Watching the news from the Hong Kong stock markets, whilst sipping caffeine-free Indian tea and munching on a U.S.-made low-carb breakfast bar, the Finnish cellular phone vibrates on the Italian-made belt supporting my “Made in Thailand” trousers. The call is from a PR office in Britain letting me know about a scientist working in Africa, who is using an Israeli-made invention to return the eyesight of thousands of children.

From the webcam to the Chinese-style TV dinner, seemingly everything in this world is aimed at bringing us closer together.

This particular item will not deal with the notion that ethnicity demands space, not some claustrophobic cage. The point here, is much more about whether the marketing wonks really have it right – is this really a global village?

Believe it or not, there are people in probably every country in the world fighting against the tide. You don’t have to be Amish in order to remain distant from ‘American culture’. Not having a television, for instance, can immediately give you the chance to close yourself off from the malevolence of 21st-Century life.

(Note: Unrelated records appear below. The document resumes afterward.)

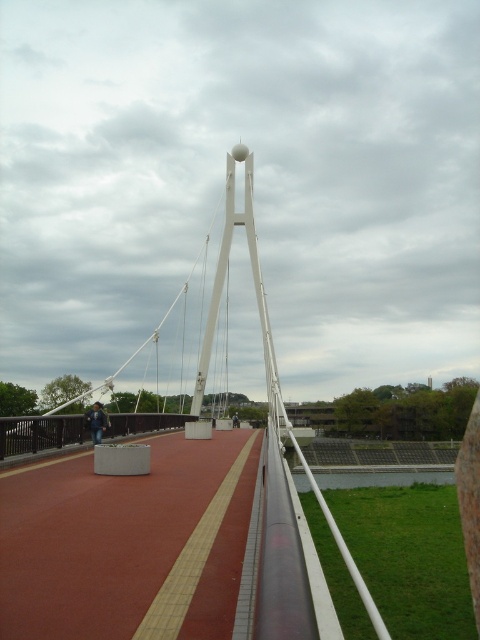 Who is taller, red rubber path at center or dark blue jeans at left?

Standing taller between the two is red rubber path at center.

Is red rubber path at center bigger than dark blue jeans at left?

Correct, red rubber path at center is larger in size than dark blue jeans at left.

Where is `red rubber path at center`? The width and height of the screenshot is (480, 640). red rubber path at center is located at coordinates (129, 545).

The image size is (480, 640). I want to click on red rubber path at center, so click(129, 545).

Can you confirm if white metallic suspension bridge at center is taller than dark blue jeans at left?

Yes.

Who is more distant from viewer, (x=47, y=538) or (x=101, y=406)?

The point (x=101, y=406) is more distant.

You are a GUI agent. You are given a task and a screenshot of the screen. Output one action in this format:
    pyautogui.click(x=<x>, y=<y>)
    Task: Click on the white metallic suspension bridge at center
    The height and width of the screenshot is (640, 480).
    Given the screenshot: What is the action you would take?
    pyautogui.click(x=120, y=544)

From the picture: Is white metallic suspension bridge at center to the left of red rubber path at center from the viewer's perspective?

No, white metallic suspension bridge at center is not to the left of red rubber path at center.

Is point (92, 632) in front of point (50, 624)?

Yes, point (92, 632) is in front of point (50, 624).

Which is behind, point (260, 584) or point (72, 529)?

The point (72, 529) is more distant.

Find the location of a particular element. The image size is (480, 640). white metallic suspension bridge at center is located at coordinates (120, 544). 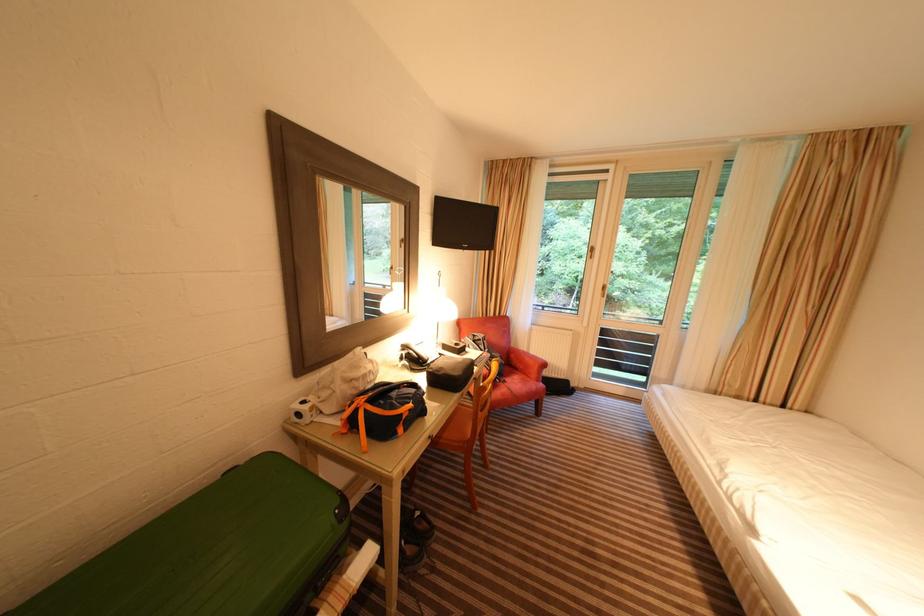 Where is `vertical door handle`? vertical door handle is located at coordinates (590, 252). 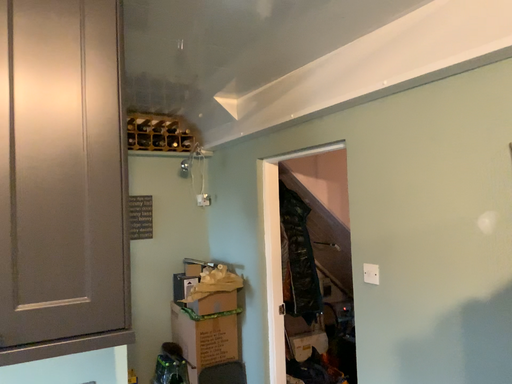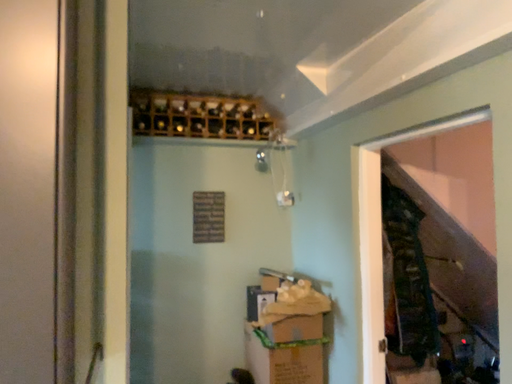 Question: Which way did the camera rotate in the video?

Choices:
 (A) rotated left
 (B) rotated right

Answer: (A) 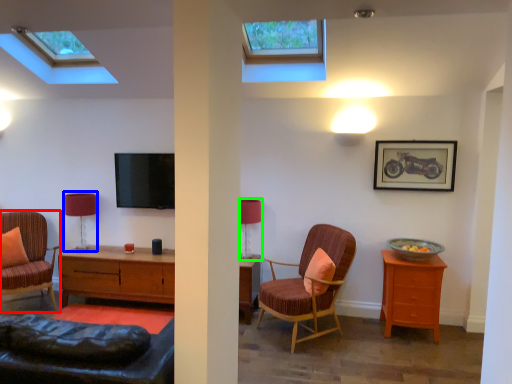 Question: Which is farther away from chair (highlighted by a red box)? table lamp (highlighted by a blue box) or table lamp (highlighted by a green box)?

Choices:
 (A) table lamp
 (B) table lamp

Answer: (B) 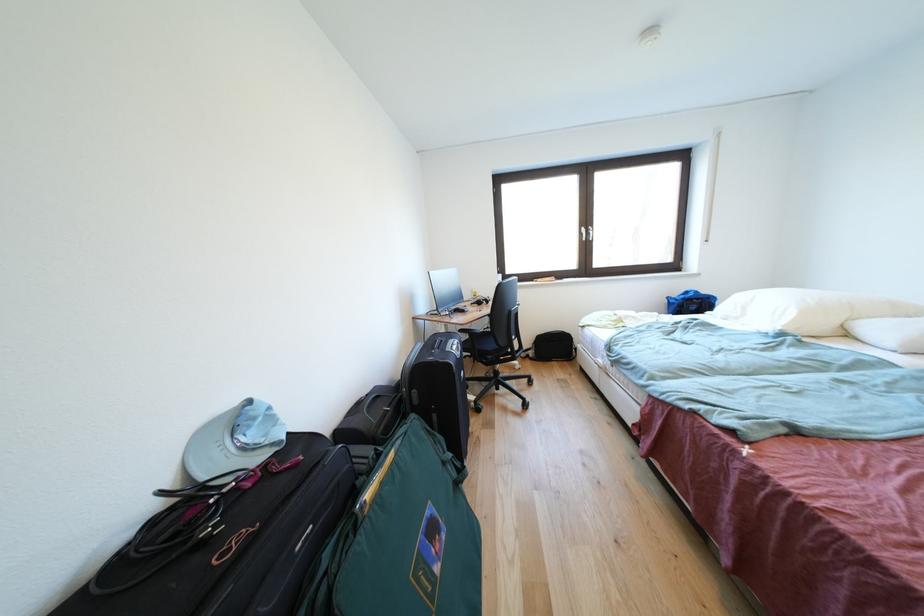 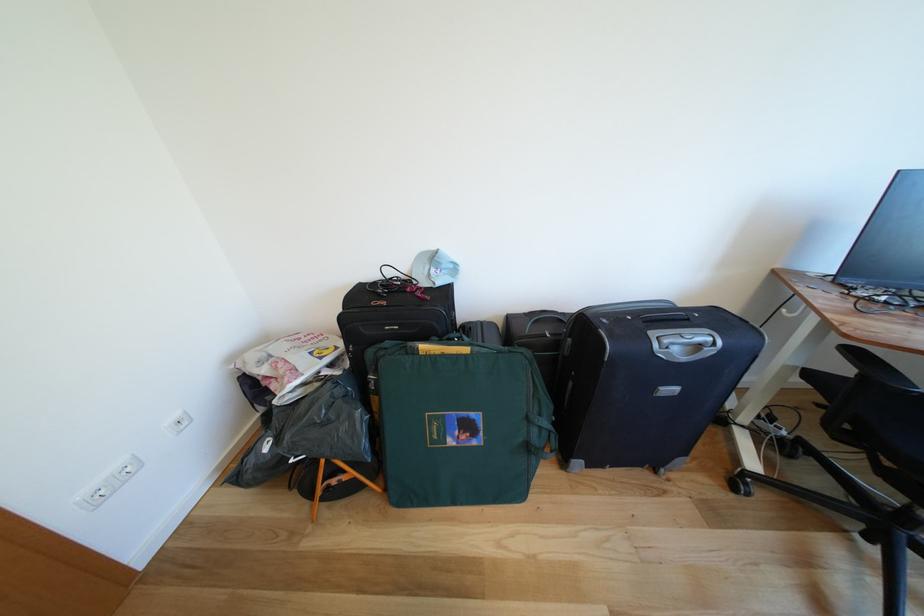 Find the pixel in the second image that matches pixel 469 334 in the first image.

(862, 357) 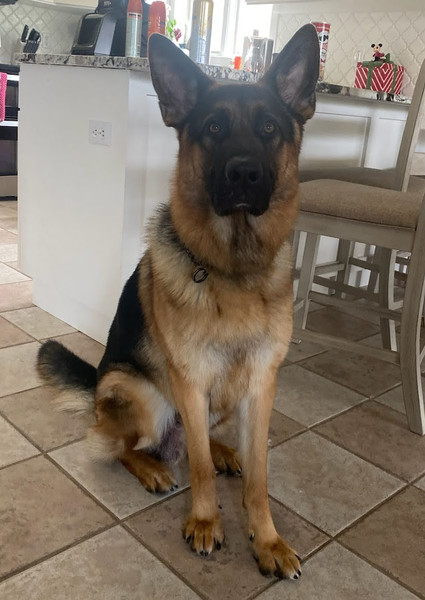 At what (x,y) coordinates should I click in order to perform the action: click on seats. Please return your answer as a coordinate pair (x, y). The width and height of the screenshot is (425, 600). Looking at the image, I should click on tap(363, 204), tap(362, 175).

But in order to discredit the idea of a global village we need to shed our Western mindset, our blind faith in the ‘spin doctors’ and head for the great outdoors, that is not the industrialized world. You see, the very term ‘industrialized world’ conjures up production lines, robots, automatons simply carrying out some hidden manager’s request. That is what the Western ideal – the panacea of the global village has become.

Yet billions of people on this earth are not only not part of the global village, they have never even heard of it.

Western China, for example, is filled with tens of thousands of villages where people carry on their lives much as their ancestors did over the centuries. True, they may be missing the benefits of the World Wrestling Federation and they may never have received a recorded phone message from George W. Bush, but then, to me, that sounds like a couple of plusses not offered by the aforementioned global village.

But you do not need to head into deepest Asia or Africa to find people largely unaffected by the global village. True, crofters in Scotland do take advantage of medical advances, but they are still content to wander with their sheep through often muddy, windswept tracts of land in the Highlands. Many could not tell you whether Gucci is a type of pasta or a former cricket captain of the neighboring England.

There are elements of scientific advancement that are wonderful – the telephone, the car, the defibrillator, but there are so many other elements of life that many of us in the West simply want to bandy about, while hundreds of millions of people are trying their best to say “no”.

The negative, of course, seems to be that villagers in China and crofters in Scotland are fighting a losing battle. The speed of ‘modernization’ and the power of the marketing people means barrier after barrier is being breached and those craving the simple life and a degree of isolation are being swallowed up in a tidal wave of ‘development’.